The world of football is increasingly linked to betting market and not any forecasting model based on the Dixon-Coles (1997) has been openly applied to the results of the French Ligue 1.

The problem : How to develop a forecasting tool, based on a recognized scientific model, which takes into account historical data of the Ligue 1 ?



Data Mining :

Starting with data crawling and data mining techniques, we have collected data for all Ligue 1 matches from season 1993-1994 until today.


Data Industrialisation :

For each game, we can get a lot of data: the final score, the times of the goals have been scored, the name of the goal scorers, number of corners, number of offsides, etc.


Ranking data :

In this first version of analysis, we have considered for each game :

  • season of the match
  • date of the match
  • name of the home team / away team
  • number of goals scored by the home team / away team


The Dixon Coles-model (1997) that we have chosen :

  1. It allows you to model the different skills in attack and in defense for each team.
  2. It considers a sort of dependency between goals scored by the home team and goals scored by the away team for "low-scoring" games, basically games with few goals (i.e. 0-0, 1-0, 0-1, 1-1).
  3. It takes into account the change in performance over time for each team. This remark comes from the idea that a performance of a team is probably more similar to their performance in the latest games rather than their performance in older games.

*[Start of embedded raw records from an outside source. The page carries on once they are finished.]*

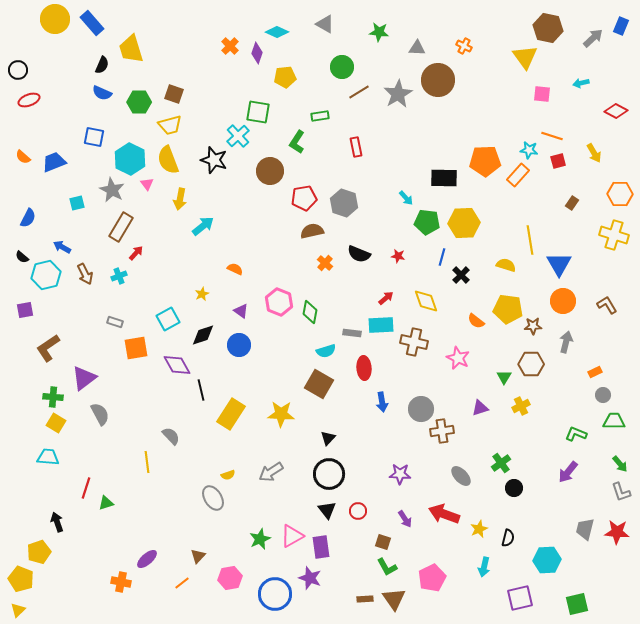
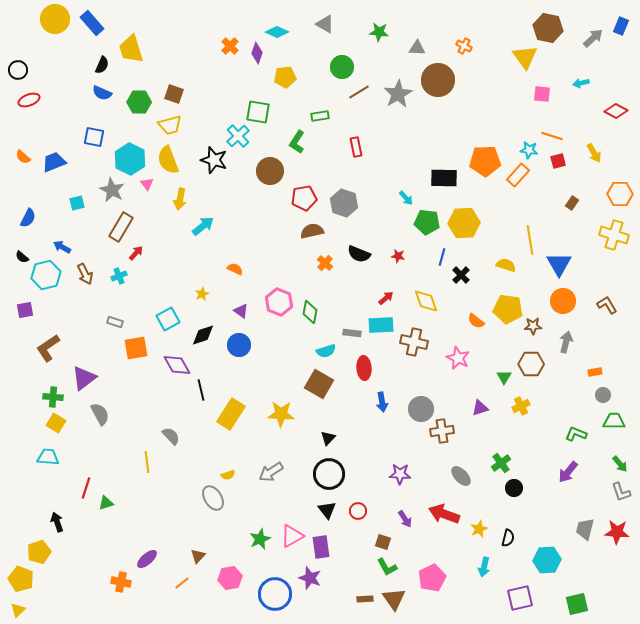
orange rectangle at (595, 372): rotated 16 degrees clockwise
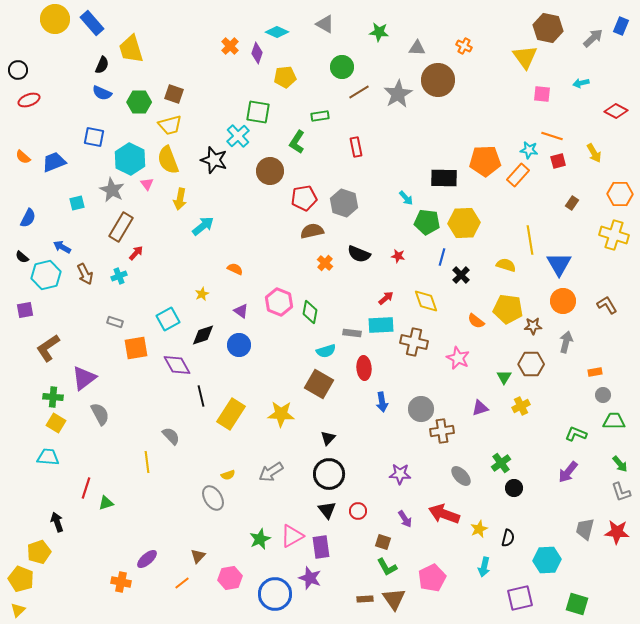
black line at (201, 390): moved 6 px down
green square at (577, 604): rotated 30 degrees clockwise
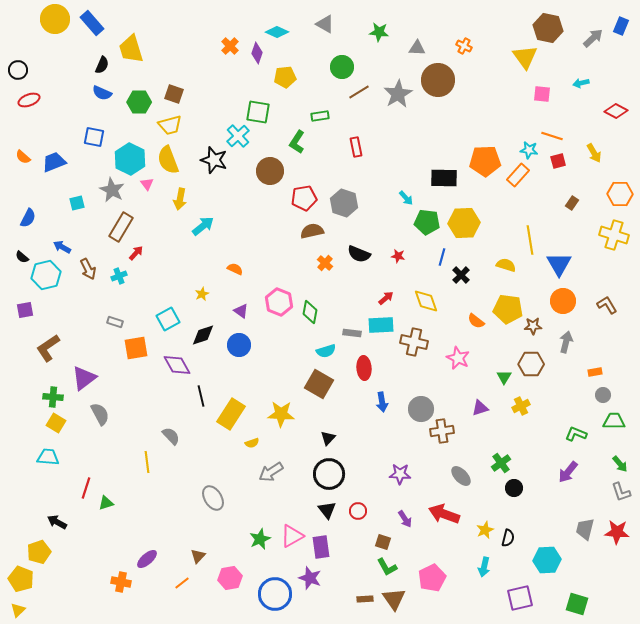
brown arrow at (85, 274): moved 3 px right, 5 px up
yellow semicircle at (228, 475): moved 24 px right, 32 px up
black arrow at (57, 522): rotated 42 degrees counterclockwise
yellow star at (479, 529): moved 6 px right, 1 px down
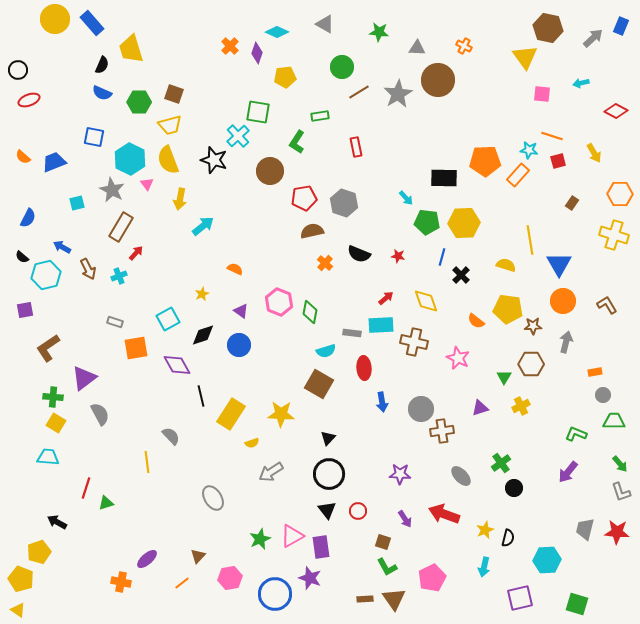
yellow triangle at (18, 610): rotated 42 degrees counterclockwise
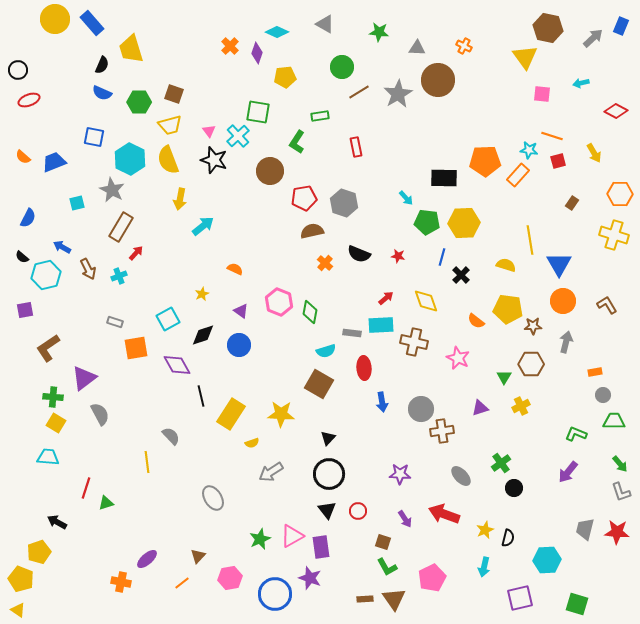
pink triangle at (147, 184): moved 62 px right, 53 px up
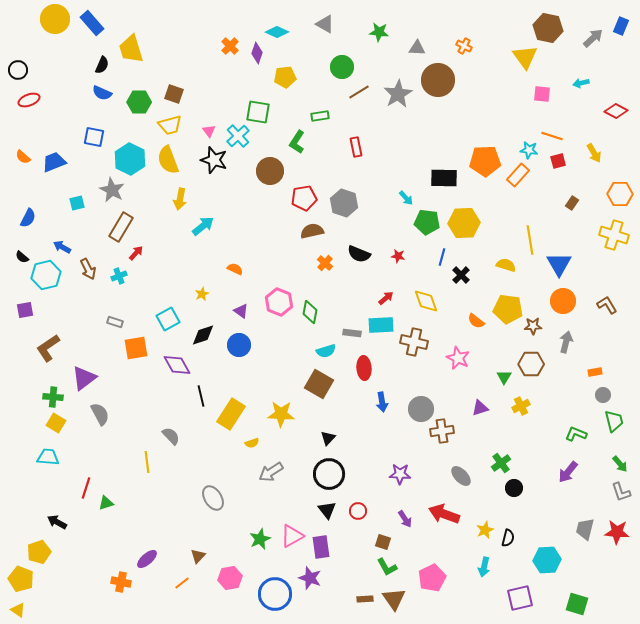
green trapezoid at (614, 421): rotated 75 degrees clockwise
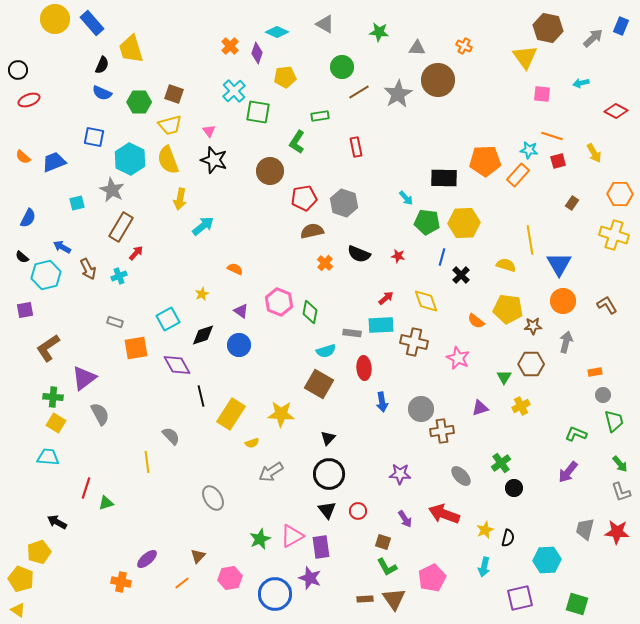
cyan cross at (238, 136): moved 4 px left, 45 px up
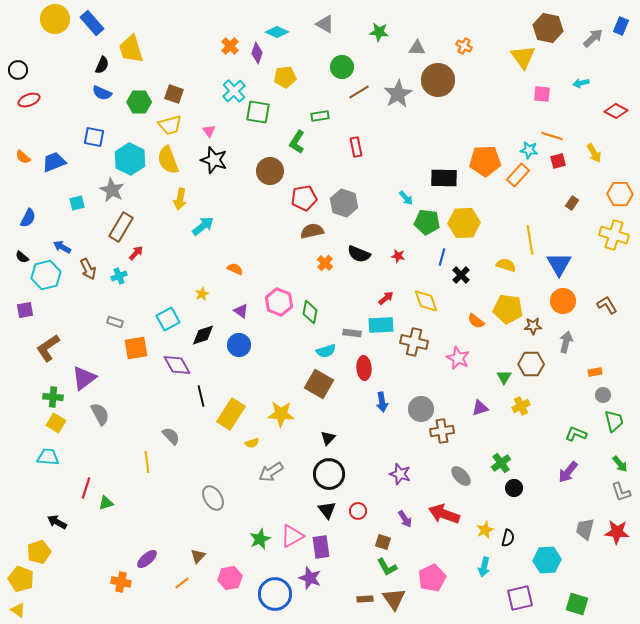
yellow triangle at (525, 57): moved 2 px left
purple star at (400, 474): rotated 15 degrees clockwise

Ligue 1 has a predictive model based on the Dixon-Coles (1997). Anyone can refer to and check real-time forecasts of the next matchday. A system of virtual machine and machine learning is set up to automatically retrieve the new results of the league and to automatically remodel the algorithm in order to provide statistics for the following matchday.


A playful interface in data visualization, with the clubs' crest logos and interactive graphics, has been set up to check the future predictions. In addition, the working methodology is free and usable by any data scientist wishing to improve the model. Let's rock!